La investigación, si bien logró la captura del autor material, ha mostrado pocos avances públicos en la identificación de los autores intelectuales. Las declaraciones iniciales del menor detenido, quien habría ofrecido información sobre sus contratantes, generaron una expectativa que, con el paso de las semanas, se ha diluido en un mar de especulaciones y acusaciones cruzadas, alimentando la desconfianza en las instituciones.
El atentado profundizó la grieta que divide a la política colombiana. Las reacciones, lejos de buscar un consenso nacional contra la violencia, reflejaron las narrativas irreconciliables que dominan el debate público.
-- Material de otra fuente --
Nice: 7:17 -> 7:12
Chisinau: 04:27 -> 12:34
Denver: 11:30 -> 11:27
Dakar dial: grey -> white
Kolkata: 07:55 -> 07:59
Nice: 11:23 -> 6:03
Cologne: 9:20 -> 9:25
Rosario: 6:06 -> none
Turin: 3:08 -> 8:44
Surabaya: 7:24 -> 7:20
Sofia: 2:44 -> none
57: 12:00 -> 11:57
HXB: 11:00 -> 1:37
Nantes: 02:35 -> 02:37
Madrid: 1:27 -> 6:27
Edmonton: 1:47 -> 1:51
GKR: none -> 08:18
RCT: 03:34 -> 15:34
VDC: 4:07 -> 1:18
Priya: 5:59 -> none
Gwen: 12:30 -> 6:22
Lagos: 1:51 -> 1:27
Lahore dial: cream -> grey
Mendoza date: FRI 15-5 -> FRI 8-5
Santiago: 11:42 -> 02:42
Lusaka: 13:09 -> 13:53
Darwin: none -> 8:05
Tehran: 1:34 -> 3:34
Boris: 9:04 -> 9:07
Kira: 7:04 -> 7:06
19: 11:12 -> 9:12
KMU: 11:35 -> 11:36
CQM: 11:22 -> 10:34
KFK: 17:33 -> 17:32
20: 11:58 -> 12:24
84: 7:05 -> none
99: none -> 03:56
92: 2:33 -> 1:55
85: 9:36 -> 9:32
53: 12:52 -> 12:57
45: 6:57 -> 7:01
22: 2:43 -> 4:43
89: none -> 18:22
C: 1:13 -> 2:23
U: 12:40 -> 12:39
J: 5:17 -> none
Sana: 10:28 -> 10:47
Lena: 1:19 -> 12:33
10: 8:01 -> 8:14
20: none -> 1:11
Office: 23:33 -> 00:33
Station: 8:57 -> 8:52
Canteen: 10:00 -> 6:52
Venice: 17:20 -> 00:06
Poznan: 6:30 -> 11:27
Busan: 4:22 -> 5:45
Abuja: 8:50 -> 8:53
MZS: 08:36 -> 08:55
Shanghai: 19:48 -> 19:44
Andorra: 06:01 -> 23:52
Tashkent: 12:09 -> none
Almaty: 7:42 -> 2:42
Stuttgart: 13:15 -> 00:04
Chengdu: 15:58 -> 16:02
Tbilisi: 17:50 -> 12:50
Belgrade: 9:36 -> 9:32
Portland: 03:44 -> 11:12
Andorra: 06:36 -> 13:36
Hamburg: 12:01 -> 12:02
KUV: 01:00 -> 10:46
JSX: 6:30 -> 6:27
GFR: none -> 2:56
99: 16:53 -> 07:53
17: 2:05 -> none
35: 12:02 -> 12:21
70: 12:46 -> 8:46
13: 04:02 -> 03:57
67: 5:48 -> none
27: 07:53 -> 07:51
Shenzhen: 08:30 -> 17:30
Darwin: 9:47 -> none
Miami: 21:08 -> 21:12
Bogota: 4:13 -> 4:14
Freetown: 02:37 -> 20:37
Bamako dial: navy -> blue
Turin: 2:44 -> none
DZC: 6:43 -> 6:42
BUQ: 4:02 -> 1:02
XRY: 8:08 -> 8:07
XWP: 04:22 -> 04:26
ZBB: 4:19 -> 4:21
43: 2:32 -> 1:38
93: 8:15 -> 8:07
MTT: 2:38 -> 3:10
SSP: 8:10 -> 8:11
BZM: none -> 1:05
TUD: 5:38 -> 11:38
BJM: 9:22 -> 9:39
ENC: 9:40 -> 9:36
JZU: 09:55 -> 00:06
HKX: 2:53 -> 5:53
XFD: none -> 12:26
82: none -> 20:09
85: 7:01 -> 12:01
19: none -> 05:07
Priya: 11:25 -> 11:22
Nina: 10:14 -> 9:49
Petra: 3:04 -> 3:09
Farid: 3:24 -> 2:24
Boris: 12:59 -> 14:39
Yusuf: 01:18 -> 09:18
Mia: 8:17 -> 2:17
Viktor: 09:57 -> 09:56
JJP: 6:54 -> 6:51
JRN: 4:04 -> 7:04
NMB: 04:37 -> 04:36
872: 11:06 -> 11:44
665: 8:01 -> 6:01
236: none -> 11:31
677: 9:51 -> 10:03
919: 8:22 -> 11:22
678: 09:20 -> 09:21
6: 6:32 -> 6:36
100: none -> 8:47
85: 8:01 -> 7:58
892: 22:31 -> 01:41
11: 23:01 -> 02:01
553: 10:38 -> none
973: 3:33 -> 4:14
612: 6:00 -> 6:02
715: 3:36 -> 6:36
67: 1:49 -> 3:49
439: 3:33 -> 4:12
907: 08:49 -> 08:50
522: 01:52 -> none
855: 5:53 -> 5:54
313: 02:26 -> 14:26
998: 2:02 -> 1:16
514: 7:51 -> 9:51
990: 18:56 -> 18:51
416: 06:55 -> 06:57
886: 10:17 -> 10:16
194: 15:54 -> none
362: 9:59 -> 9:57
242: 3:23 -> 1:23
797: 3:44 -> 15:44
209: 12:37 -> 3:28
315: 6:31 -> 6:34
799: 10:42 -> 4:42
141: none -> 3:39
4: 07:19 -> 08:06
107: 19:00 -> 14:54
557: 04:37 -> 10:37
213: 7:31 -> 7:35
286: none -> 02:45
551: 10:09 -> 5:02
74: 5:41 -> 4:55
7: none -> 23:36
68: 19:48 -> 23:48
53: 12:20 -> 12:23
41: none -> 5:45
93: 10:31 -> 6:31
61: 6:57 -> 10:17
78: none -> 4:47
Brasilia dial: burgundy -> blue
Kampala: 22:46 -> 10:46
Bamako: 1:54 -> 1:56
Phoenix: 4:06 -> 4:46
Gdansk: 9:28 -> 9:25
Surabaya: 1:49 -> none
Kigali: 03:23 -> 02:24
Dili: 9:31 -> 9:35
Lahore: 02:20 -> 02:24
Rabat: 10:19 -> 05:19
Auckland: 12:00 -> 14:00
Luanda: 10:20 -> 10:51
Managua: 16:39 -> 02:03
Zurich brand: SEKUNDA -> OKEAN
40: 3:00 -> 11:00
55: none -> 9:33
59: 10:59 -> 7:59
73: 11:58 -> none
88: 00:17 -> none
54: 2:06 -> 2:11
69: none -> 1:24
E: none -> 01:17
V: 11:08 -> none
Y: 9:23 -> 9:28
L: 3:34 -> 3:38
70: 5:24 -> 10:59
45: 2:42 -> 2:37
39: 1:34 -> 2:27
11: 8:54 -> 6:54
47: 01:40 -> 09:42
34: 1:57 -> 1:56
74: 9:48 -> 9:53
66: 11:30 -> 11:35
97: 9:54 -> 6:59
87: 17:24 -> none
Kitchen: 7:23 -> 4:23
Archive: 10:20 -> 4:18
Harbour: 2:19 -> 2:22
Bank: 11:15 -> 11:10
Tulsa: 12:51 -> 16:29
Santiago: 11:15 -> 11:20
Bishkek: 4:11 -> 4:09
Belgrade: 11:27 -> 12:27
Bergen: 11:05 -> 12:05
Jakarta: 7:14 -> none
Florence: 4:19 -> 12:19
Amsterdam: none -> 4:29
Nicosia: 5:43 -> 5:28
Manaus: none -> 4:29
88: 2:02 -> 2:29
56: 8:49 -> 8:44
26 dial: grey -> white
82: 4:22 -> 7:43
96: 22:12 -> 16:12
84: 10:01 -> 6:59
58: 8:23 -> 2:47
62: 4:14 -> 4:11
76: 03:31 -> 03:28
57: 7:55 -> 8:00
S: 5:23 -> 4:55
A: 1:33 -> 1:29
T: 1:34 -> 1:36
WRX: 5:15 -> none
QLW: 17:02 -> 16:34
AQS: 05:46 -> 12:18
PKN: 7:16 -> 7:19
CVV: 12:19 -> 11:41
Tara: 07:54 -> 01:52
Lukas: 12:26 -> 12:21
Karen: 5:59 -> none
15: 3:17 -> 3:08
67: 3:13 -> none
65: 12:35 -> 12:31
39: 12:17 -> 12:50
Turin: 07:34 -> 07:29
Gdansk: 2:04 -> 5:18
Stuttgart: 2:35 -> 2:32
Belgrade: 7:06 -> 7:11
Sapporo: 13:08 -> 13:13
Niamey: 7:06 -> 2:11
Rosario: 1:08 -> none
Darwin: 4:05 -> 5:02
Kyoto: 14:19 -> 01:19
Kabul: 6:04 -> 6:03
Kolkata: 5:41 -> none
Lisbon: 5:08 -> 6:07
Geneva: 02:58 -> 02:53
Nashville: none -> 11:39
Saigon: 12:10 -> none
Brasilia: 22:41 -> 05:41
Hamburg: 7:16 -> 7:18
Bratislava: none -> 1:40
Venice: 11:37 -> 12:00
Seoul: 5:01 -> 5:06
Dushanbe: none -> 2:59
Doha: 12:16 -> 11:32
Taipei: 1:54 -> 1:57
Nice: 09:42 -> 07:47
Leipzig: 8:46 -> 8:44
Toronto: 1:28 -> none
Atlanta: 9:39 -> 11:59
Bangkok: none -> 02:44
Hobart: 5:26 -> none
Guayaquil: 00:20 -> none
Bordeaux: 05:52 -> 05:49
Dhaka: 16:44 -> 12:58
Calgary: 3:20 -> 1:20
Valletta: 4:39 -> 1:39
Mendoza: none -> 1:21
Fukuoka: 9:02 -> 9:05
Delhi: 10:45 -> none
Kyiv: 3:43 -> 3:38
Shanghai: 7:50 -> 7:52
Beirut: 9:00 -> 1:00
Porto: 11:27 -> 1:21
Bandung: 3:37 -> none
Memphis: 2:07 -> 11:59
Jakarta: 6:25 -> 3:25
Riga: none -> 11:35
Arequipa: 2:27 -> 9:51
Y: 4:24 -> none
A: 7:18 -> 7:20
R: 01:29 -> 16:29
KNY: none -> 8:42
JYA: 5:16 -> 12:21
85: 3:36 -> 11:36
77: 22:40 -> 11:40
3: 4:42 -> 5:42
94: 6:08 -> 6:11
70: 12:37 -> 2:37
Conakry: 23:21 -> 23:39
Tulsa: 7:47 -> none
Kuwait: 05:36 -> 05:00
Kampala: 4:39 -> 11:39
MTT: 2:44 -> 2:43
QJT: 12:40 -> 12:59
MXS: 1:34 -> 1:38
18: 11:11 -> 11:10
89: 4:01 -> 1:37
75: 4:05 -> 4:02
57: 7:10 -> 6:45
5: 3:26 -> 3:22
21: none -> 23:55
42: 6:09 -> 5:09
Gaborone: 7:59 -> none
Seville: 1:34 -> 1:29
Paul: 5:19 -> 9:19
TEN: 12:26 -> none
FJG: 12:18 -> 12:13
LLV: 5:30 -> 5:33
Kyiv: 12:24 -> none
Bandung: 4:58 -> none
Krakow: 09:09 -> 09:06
Para entender la magnitud del shock, es imposible no mirar hacia atrás. La historia de Miguel Uribe Turbay está trágicamente ligada a la violencia política. Su madre, la periodista Diana Turbay, fue secuestrada en 1990 y asesinada en 1991 durante un fallido operativo de rescate, una víctima más de la guerra de Pablo Escobar contra el Estado. Su abuelo, Julio César Turbay Ayala, gobernó el país en un periodo marcado por el polémico Estatuto de Seguridad.
El atentado de 2025 resuena con los magnicidios que desangraron a Colombia a fines de los 80 y principios de los 90, cuando los candidatos presidenciales Luis Carlos Galán, Carlos Pizarro y Bernardo Jaramillo fueron asesinados. Este precedente histórico explica por qué un ataque a un candidato no es solo un crimen, sino una amenaza existencial a la democracia misma. Pone en jaque la idea de que Colombia había superado esa etapa oscura, generando una disonancia cognitiva colectiva: la aspiración de un país en paz choca brutalmente con la realidad de una violencia que se niega a desaparecer.
A más de dos meses del atentado, el panorama es incierto. Miguel Uribe Turbay ha iniciado su rehabilitación, pero su futuro político y el impacto a largo plazo en su salud son una incógnita. La investigación sobre los autores intelectuales sigue abierta, y cada día sin respuestas claras erosiona la confianza ciudadana. El debate político, lejos de moderarse, se ha vuelto más áspero, con ambos lados utilizando el atentado como arma arrojadiza. Colombia se encuentra en una encrucijada, obligada a decidir si este evento será un llamado de atención para fortalecer sus instituciones y su cultura democrática, o si será el prólogo de un nuevo ciclo de violencia en el preludio de una contienda electoral que ya se anuncia como una de las más tensas de su historia reciente.